Two decades ago, Americans bought 90 percent of their food and consumable products at grocery stores. But as more women entered the workforce and Wal-Mart Stores Inc. moved into the grocery business, conventional supermarkets got squeezed between the need for convenience and the demand for low prices.
“As the whole paradigm shattered, a lot of people are picking off segments of the food marketplace,” said Hertel, whose report forecasts that the market will become even more fractured in the next five years.
As for the pace of sales growth, Willard Bishop tracked 15 different food retail formats, comparing each to the estimated annual compound inflation rate of 2.6 percent. Conventional grocery stores, convenience stores and military outlets will all lag the inflation rate, the report forecast.

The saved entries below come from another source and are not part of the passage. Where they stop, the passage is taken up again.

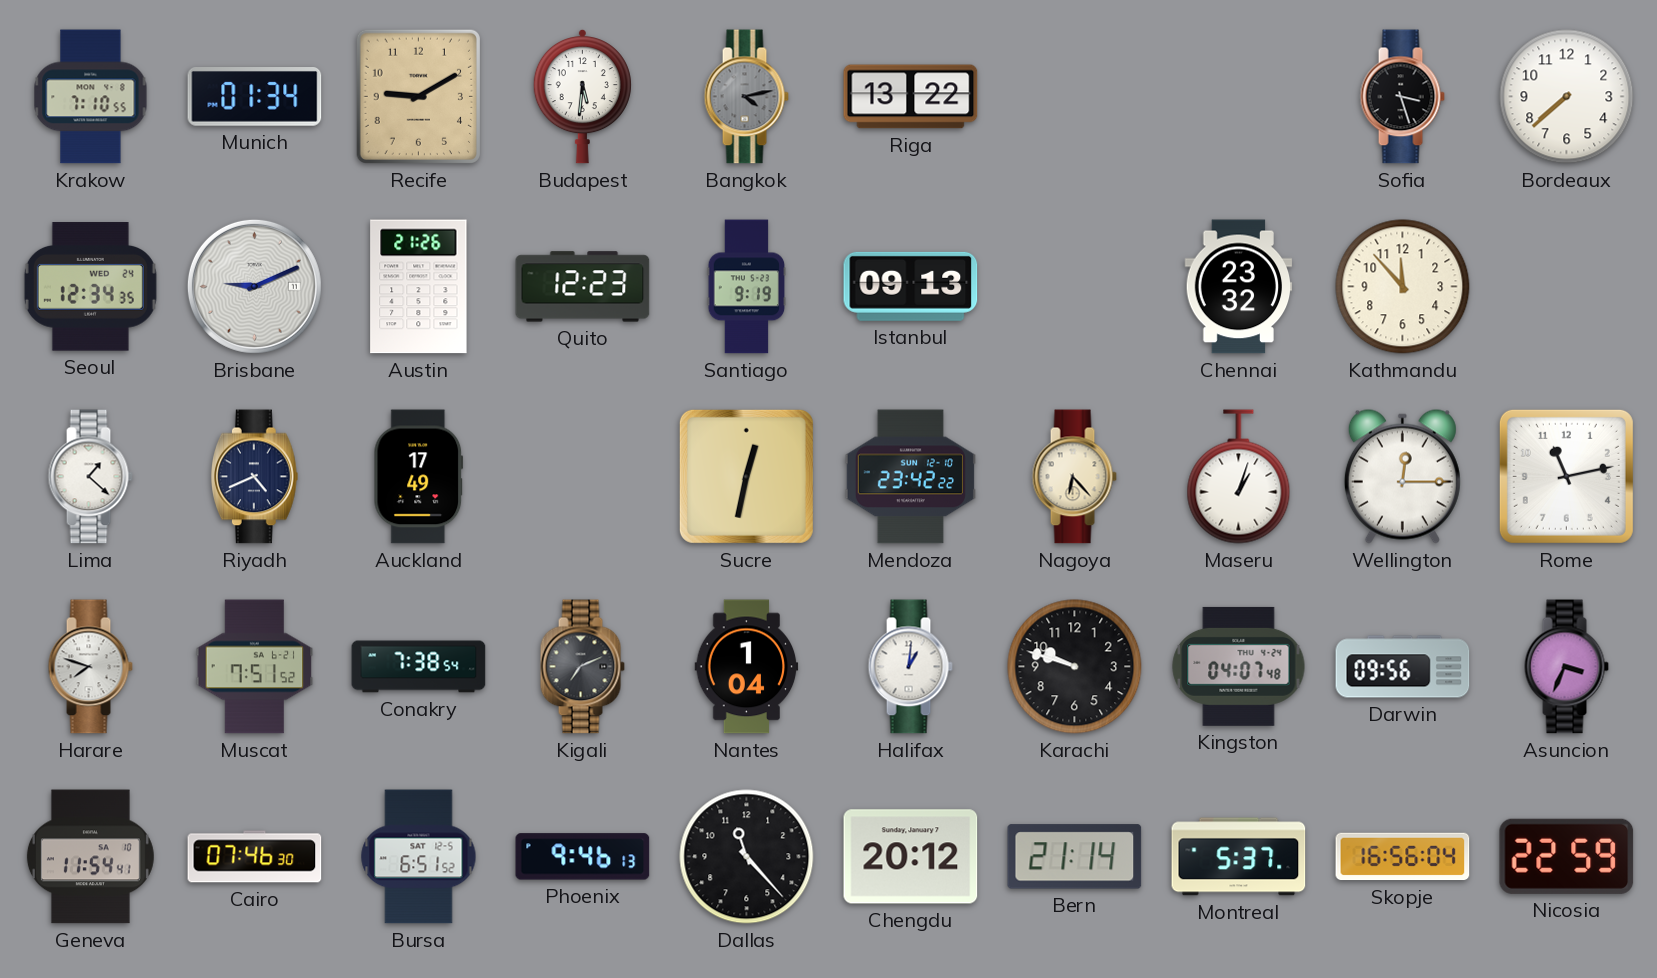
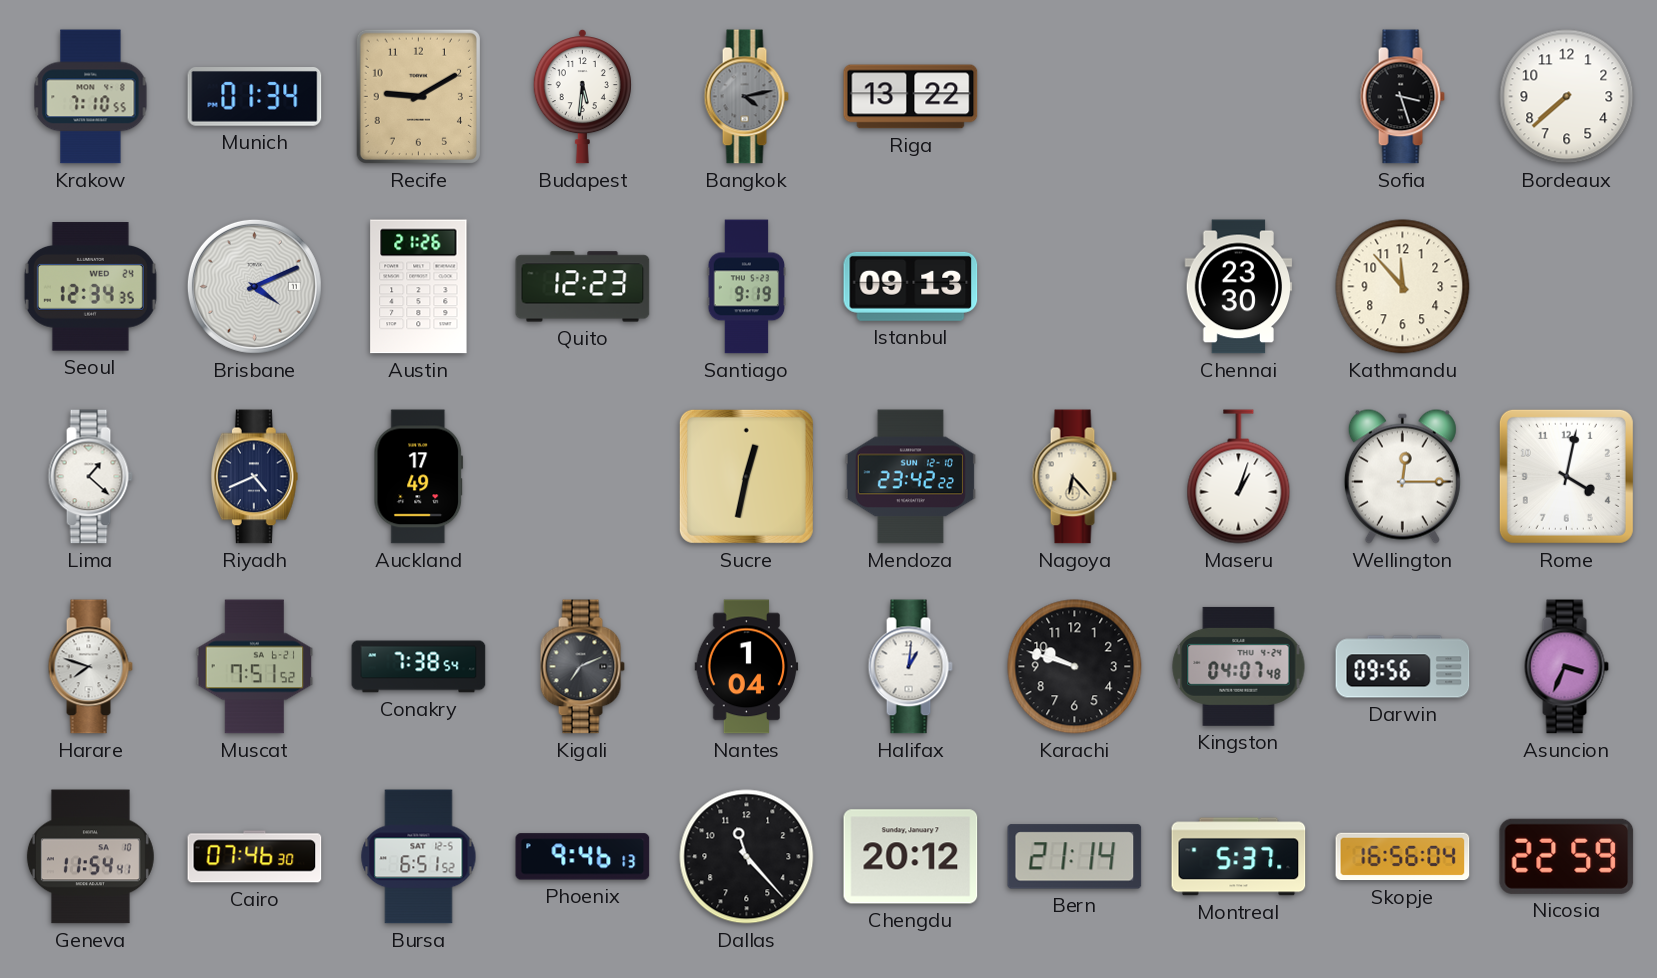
Brisbane: 9:11 -> 4:11
Chennai: 23:32 -> 23:30
Rome: 11:13 -> 4:02
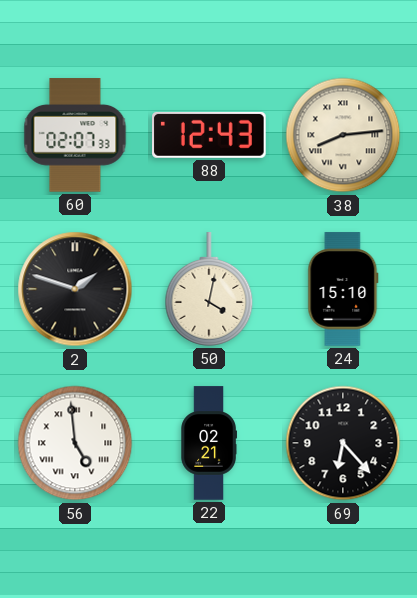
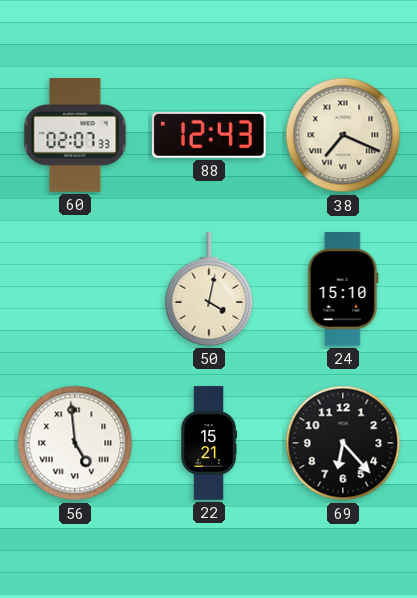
38: 8:14 -> 7:19
2: 1:48 -> none
22: 02:21 -> 15:21
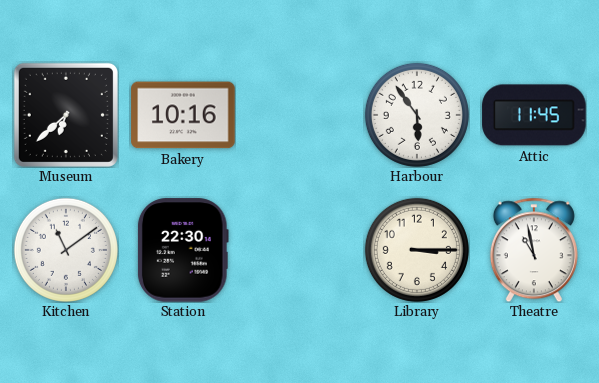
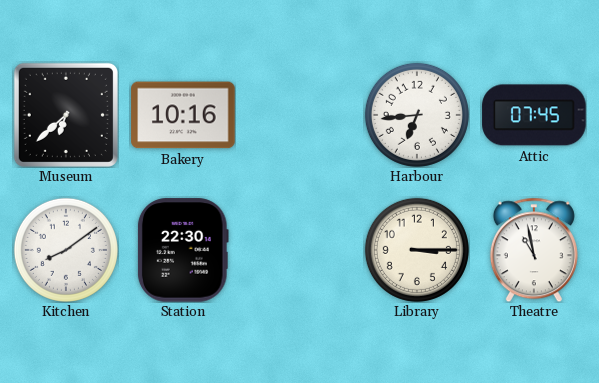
Harbour: 5:54 -> 6:44
Attic: 11:45 -> 07:45
Kitchen: 11:09 -> 8:09
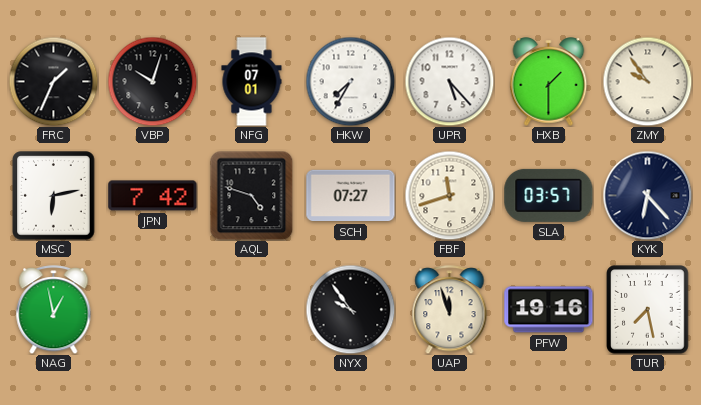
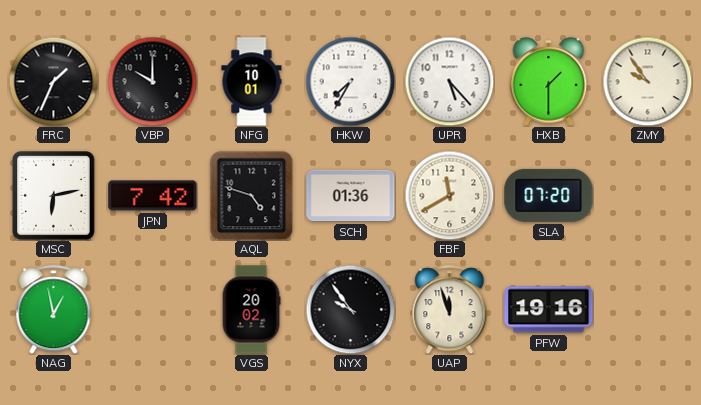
VBP: 10:03 -> 10:00
NFG: 07:01 -> 10:01
SCH: 07:27 -> 01:36
FBF: 11:42 -> 11:40
SLA: 03:57 -> 07:20
KYK: 6:23 -> none
VGS: none -> 20:02
TUR: 7:28 -> none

Sales at the two fastest-growing formats, “fresh format” stores, such as Whole Foods, and “limited assortment” stores, such as Aldi and Trader Joe's, are expected to increase at a compound annual rate of 16 percent.
According to the article, supercenters are projected to gain 13 percent, followed by dollar stores at 10 percent and wholesale clubs at 4.8 percent. Convenience stores with gas stations attached are expected to show a 3.4 percent annual growth rate, while so-called warehouse stores, drugstore chains and mass-market retailers are forecast to increase on par with inflation.